“Risk is the price you pay for opportunity,” goes a famous saying. Businesses are built to create value from opportunities, and it’s near impossible to run a business without risks. Organizations today face a variety of risks, and these risks come in different shapes and sizes. Broadly, these can be categorized into operational risk and strategic risk, based on how they emanate and the impact they can have. For organizations to continue creating value without being derailed along the way, they need to manage these risks effectively.
Operational risk relates to the disruption of day-to-day business processes – situations pertaining to resources, systems, employees, and compliance. Examples include equipment breakdown, supply chain disruption, fraud, employee attrition, data loss, non-compliance, cyber threats, IT infra/network issues. Progressive organizations are already using data science heavily to mitigate operational risk. For example, today machine learning is helping build early warning systems that identify issues ahead of time and take corrective actions.
Strategic risk arises when an organization is not able to react to the market conditions and needs in time. These include changes in customer preferences, regulations, technological advances, competition, market shifts, etc. Such risks usually have a deeper impact and can affect an organization significantly. Traditionally, executives in board rooms proposed risk mitigation strategies based on their experience and gut. However, today, data science is becoming a valuable tool to manage certain types of strategic risks.
Here I share examples of three of our clients, all leaders in their industries, who used data science to manage certain types of strategic risk:
A global technology enterprise wanted to be prepared for the future in the face of rapid technological advances. In today’s world, several thousands of software technologies are being experimented with – most fade away, but some go on to become transformative technologies. Investing in the right technologies at the right time would mean the difference between being a market leader vs. a laggard. Rather than relying on business analysts, the company now uses an intelligent monitoring system that continuously scans through the new technology landscape, predicting which technologies stand the best chance of becoming game-changers two-three years later. This system is powered by machine learning which crunches through a dizzying variety of technology-related data, from open-source code to tech commentary, extracts relevant signals, and discovers patterns of how successful vs. not so successful technologies evolve. Today, this solution helps guide the company’s investments into nascent technologies.
A global F&B giant wanted to ensure their market share was not disrupted by upstarts who were coming up with innovative products with unique ingredients, positioning, and targeting. Moreover, their competitors had also been launching and acquiring various products with varying degrees of success. While they too had launched new products to not be left behind, they wanted to manage this exercise systematically. Analyzing a whole host of trends and network effects in the marketplace helped them quantify evolving customer preferences and shifting markets. It led to data-driven recommendations on the types of products to launch. In one initiative, the organization was able to not only address strategic risks but also uncover their next billion-dollar opportunity.
A transportation company wanted to understand the risks that economic fluctuations pose to their business. Networks of econometric models revealed how economies of different countries affected consumer demands, which in-turn affected imports and exports, which subsequently had a bearing on demand for various transportation services in different regions.

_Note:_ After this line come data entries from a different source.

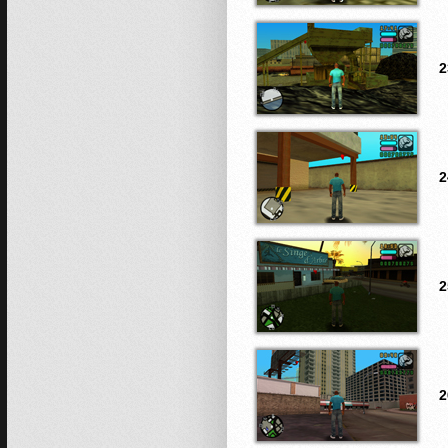
2
2
2
2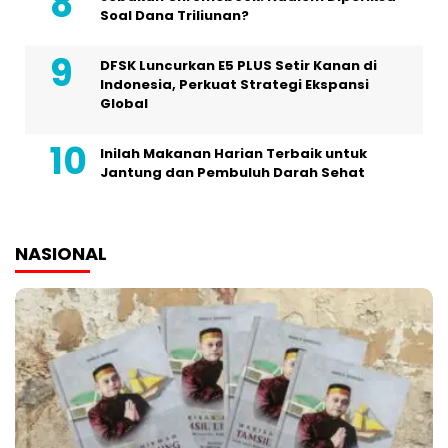
Soal Dana Triliunan?
DFSK Luncurkan E5 PLUS Setir Kanan di
Indonesia, Perkuat Strategi Ekspansi
Global
Inilah Makanan Harian Terbaik untuk
Jantung dan Pembuluh Darah Sehat
NASIONAL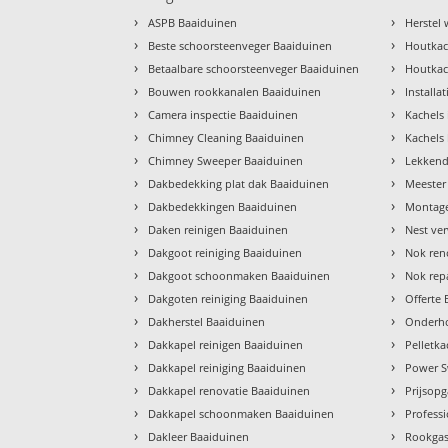
›
›
ASPB Baaiduinen
Herstel
›
›
Beste schoorsteenveger Baaiduinen
Houtkac
›
›
Betaalbare schoorsteenveger Baaiduinen
Houtkac
›
›
Bouwen rookkanalen Baaiduinen
Installa
›
›
Camera inspectie Baaiduinen
Kachels 
›
›
Chimney Cleaning Baaiduinen
Kachels
›
›
Chimney Sweeper Baaiduinen
Lekkend
›
›
Dakbedekking plat dak Baaiduinen
Meester
›
›
Dakbedekkingen Baaiduinen
Montage
›
›
Daken reinigen Baaiduinen
Nest ve
›
›
Dakgoot reiniging Baaiduinen
Nok ren
›
›
Dakgoot schoonmaken Baaiduinen
Nok rep
›
›
Dakgoten reiniging Baaiduinen
Offerte
›
›
Dakherstel Baaiduinen
Onderho
›
›
Dakkapel reinigen Baaiduinen
Pelletk
›
›
Dakkapel reiniging Baaiduinen
Power S
›
›
Dakkapel renovatie Baaiduinen
Prijsop
›
›
Dakkapel schoonmaken Baaiduinen
Profess
›
›
Dakleer Baaiduinen
Rookgas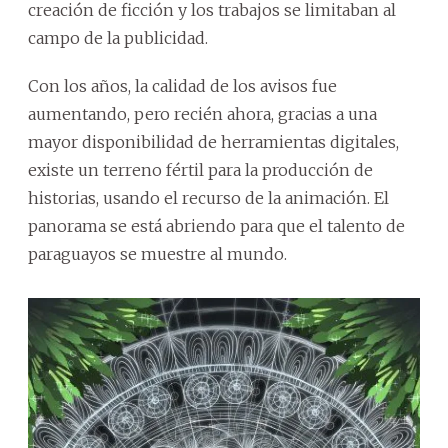
creación de ficción y los trabajos se limitaban al
campo de la publicidad.
Con los años, la calidad de los avisos fue
aumentando, pero recién ahora, gracias a una
mayor disponibilidad de herramientas digitales,
existe un terreno fértil para la producción de
historias, usando el recurso de la animación. El
panorama se está abriendo para que el talento de
paraguayos se muestre al mundo.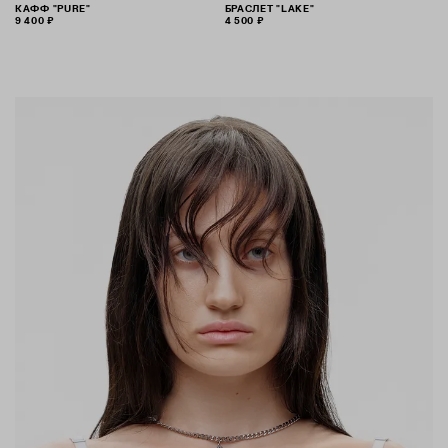
КАФФ "PURE"
БРАСЛЕТ "LAKE"
9 400 ₽
4 500 ₽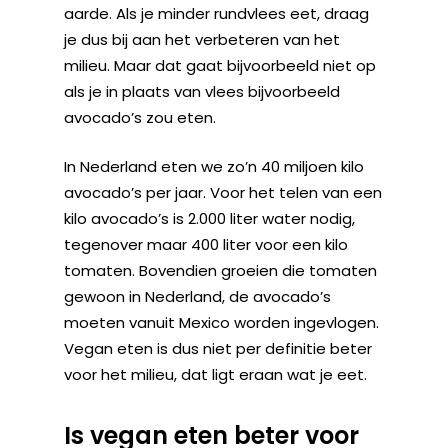
aarde. Als je minder rundvlees eet, draag
je dus bij aan het verbeteren van het
milieu. Maar dat gaat bijvoorbeeld niet op
als je in plaats van vlees bijvoorbeeld
avocado’s zou eten.
In Nederland eten we zo’n 40 miljoen kilo
avocado’s per jaar. Voor het telen van een
kilo avocado’s is 2.000 liter water nodig,
tegenover maar 400 liter voor een kilo
tomaten. Bovendien groeien die tomaten
gewoon in Nederland, de avocado’s
moeten vanuit Mexico worden ingevlogen.
Vegan eten is dus niet per definitie beter
voor het milieu, dat ligt eraan wat je eet.
Is vegan eten beter voor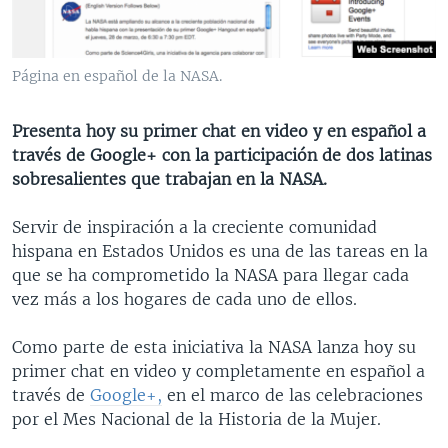
MULTIMEDIA
VENEZUELA
NICARAGUA
ECONOMÍA
PROGRAMAS TV
BRASIL
ENTRETENIMIENTO Y CULTURA
VIDEOS
Página en español de la NASA.
RADIO
TECNOLOGÍA
FOTOGRAFÍA
EL MUNDO AL DÍA
DIRECT
DEPORTES
AUDIOS
FORO INTERAMERICANO
AVANCE INFORMATIVO
Presenta hoy su primer chat en video y en español a
través de Google+ con la participación de dos latinas
DOCUMENTALES DE LA VOA
CIENCIA Y SALUD
VISIÓN 360
AUDIONOTICIAS
sobresalientes que trabajan en la NASA.
LAS CLAVES
BUENOS DÍAS AMÉRICA
Learning English
Servir de inspiración a la creciente comunidad
PANORAMA
ESTADOS UNIDOS AL DÍA
hispana en Estados Unidos es una de las tareas en la
SÍGANOS
EL MUNDO AL DÍA [RADIO]
que se ha comprometido la NASA para llegar cada
vez más a los hogares de cada uno de ellos.
FORO [RADIO]
DEPORTIVO INTERNACIONAL
Como parte de esta iniciativa la NASA lanza hoy su
Idiomas
primer chat en video y completamente en español a
NOTA ECONÓMICA
través de
Google+
,
en el marco de las celebraciones
ENTRETENIMIENTO
por el Mes Nacional de la Historia de la Mujer.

Simulating various global economic scenarios, from positive growth to a depression, helped identify potential spikes and troughs in demand across the client’s services, the stress on their supply chain, and the financial implications. It helped them not only plan for the right redundancies across their supply chain but also plan for financial contingencies.
As you see in the above examples, strategic risks are also strategic opportunities. They are not structured problems, and there is a lot of uncertainty and ambiguity around them. To take advantage of these opportunities and minimize the downside, companies need a systematic process to identify and track these risks. Whatever be the process, data science can be a powerful means of quantifying and managing strategic risks and opportunities.